**Available records:**
◇ ◇ ◇
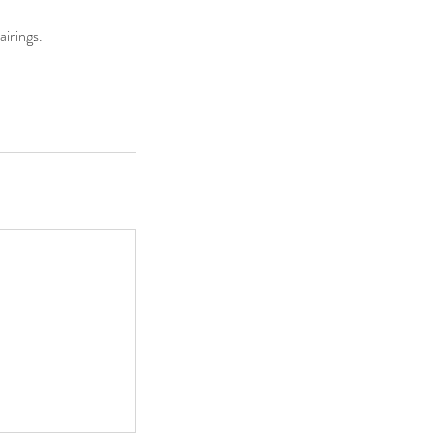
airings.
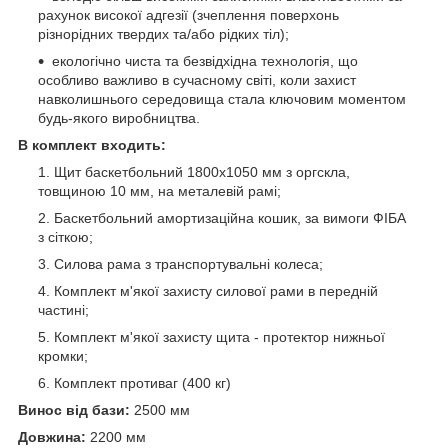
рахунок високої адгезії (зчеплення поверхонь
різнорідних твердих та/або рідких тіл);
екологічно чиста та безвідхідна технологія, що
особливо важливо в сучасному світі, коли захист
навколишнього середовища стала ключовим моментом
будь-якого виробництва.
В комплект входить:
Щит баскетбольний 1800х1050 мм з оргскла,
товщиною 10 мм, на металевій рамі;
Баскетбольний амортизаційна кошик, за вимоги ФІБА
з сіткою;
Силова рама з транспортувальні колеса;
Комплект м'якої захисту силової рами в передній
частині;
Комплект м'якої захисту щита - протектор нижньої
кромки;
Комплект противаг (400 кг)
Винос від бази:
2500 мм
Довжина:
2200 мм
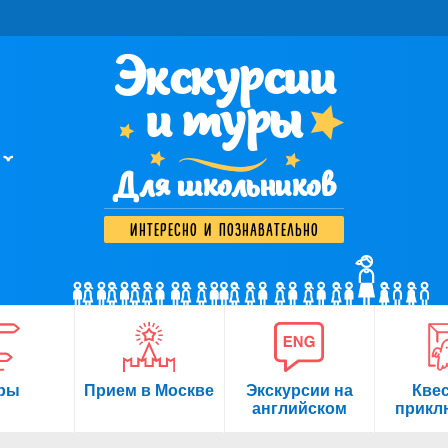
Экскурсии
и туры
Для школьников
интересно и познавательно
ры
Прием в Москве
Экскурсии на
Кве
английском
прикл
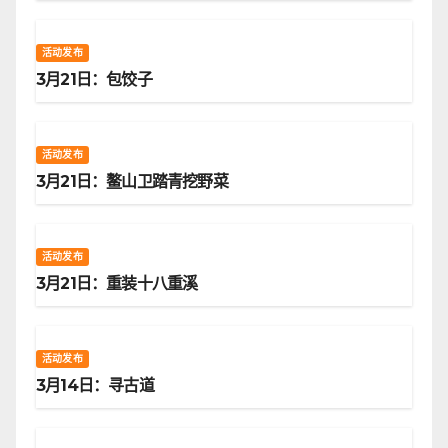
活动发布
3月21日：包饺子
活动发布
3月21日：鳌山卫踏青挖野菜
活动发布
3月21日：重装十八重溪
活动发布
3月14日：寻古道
◇ ◇ ◇
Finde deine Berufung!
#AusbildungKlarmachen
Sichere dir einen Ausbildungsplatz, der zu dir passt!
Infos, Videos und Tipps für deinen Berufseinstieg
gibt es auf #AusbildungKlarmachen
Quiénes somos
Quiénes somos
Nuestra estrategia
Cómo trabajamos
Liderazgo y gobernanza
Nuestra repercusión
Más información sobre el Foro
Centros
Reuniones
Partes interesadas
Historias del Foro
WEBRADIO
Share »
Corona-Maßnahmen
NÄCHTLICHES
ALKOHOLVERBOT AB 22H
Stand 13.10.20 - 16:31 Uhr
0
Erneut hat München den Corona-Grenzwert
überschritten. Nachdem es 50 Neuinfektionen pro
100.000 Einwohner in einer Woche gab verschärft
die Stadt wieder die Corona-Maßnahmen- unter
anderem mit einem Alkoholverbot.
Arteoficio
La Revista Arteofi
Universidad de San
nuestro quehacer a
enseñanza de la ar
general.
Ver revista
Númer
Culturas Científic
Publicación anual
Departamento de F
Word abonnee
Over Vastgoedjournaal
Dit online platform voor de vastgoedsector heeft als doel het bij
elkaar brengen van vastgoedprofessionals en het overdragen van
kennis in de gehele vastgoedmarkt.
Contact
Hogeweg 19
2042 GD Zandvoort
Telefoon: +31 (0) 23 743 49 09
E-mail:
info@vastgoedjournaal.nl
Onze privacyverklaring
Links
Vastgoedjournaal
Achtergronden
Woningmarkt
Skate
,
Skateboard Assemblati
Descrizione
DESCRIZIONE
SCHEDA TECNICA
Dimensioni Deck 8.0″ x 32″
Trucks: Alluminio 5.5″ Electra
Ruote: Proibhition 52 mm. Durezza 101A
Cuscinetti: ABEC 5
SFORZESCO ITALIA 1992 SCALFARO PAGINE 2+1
◇ ◇ ◇
**What needs to be done:**
Give an exact copy of the lines above from the line with "elkaar brengen van" up to and including the line with "SFORZESCO ITALIA 1992 SCALFARO PAGINE 2+1", and leave everything else out.

**Task result:**
elkaar brengen van vastgoedprofessionals en het overdragen van
kennis in de gehele vastgoedmarkt.
Contact
Hogeweg 19
2042 GD Zandvoort
Telefoon: +31 (0) 23 743 49 09
E-mail:
info@vastgoedjournaal.nl
Onze privacyverklaring
Links
Vastgoedjournaal
Achtergronden
Woningmarkt
Skate
,
Skateboard Assemblati
Descrizione
DESCRIZIONE
SCHEDA TECNICA
Dimensioni Deck 8.0″ x 32″
Trucks: Alluminio 5.5″ Electra
Ruote: Proibhition 52 mm. Durezza 101A
Cuscinetti: ABEC 5
SFORZESCO ITALIA 1992 SCALFARO PAGINE 2+1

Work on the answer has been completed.